Das Interesse daran besteht, das bewiesen die vielen Zuhörer beim Konzert des Ersten Belgrader Gesangvereins. Noch größer aber war die Begeisterung über die – bis auf zwei Stücke von Johann Sebastian Bach – unbekannte Musik des serbischen Chores. Unter Leitung ihrer Dirigentin Svetlana Vilic präsentierte sich der Chor stimmgewaltig, aber auch von berührender Innigkeit. Mit besonders schönen Stimmen glänzten die Sopranistin Maja Tomasevic und der kraftvolle Bassist Djordje Tomic. Die Ankündigung, dass er künftig auch an der Stuttgarter Staatsoper zu hören sein wird, quittierte der ungewöhnlich das Publikum mit großem Beifall. Die Stücke serbischer Komponisten brachten den Stuttgartern nicht nur die hohe Gesangskultur des Landes nahe. Dusan Vilics Orgelspiel  zeugte auch vom Erfolg der serbischen Christen, dieses Instrument für die Kirchenmusik am Leben zu erhalten, denn Orgeln gibt es in Orthodoxen Kirchen nicht. Die Zuhörer bedankten sich mit Beifall im Stehen für die große musikalische Leistung.
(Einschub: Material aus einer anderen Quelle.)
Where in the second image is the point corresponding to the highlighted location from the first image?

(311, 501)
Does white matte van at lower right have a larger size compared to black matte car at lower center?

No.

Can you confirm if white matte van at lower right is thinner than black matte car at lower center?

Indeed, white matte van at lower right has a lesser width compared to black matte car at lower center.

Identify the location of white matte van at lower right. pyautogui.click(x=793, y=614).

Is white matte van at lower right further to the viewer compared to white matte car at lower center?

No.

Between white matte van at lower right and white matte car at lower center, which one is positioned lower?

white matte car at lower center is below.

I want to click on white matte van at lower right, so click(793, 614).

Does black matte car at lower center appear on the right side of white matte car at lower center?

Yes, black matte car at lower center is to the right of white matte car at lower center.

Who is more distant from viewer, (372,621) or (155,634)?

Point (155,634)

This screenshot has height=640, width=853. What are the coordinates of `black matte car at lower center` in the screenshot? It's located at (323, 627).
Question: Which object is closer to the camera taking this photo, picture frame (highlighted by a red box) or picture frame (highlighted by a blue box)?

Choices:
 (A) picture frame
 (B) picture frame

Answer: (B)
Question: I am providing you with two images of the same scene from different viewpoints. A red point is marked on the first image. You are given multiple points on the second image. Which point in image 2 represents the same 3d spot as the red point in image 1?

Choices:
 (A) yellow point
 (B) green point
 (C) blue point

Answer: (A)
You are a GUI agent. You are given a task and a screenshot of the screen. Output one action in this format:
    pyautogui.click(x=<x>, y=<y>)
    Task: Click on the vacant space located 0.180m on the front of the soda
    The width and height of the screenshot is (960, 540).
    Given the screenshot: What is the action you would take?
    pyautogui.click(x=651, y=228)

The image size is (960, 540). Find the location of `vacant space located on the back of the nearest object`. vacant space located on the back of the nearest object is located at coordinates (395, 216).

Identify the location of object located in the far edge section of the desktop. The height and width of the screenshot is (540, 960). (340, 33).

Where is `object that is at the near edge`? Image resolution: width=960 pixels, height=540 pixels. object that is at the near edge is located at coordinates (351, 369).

Abgerundet wurde  der ungewöhnliche Abend in Sankt Eberhard durch eine nicht minder ungewöhnliche Ehrung. Bischof Irinej Bulovic überreichte dem Pfarrer und Experten der württembergischen Landeskirche für die orthodoxen Kirchen in Osteuropa, Professor h.c. Manfred Wagner, den Salva-Orden - die höchste Auszeichnung der Serbischen Orthodoxen Kirche. Damit wurde  sein  langjähriges Engagement und die vielfältige Aufbauhilfe für die serbischen Christen gewürdigt.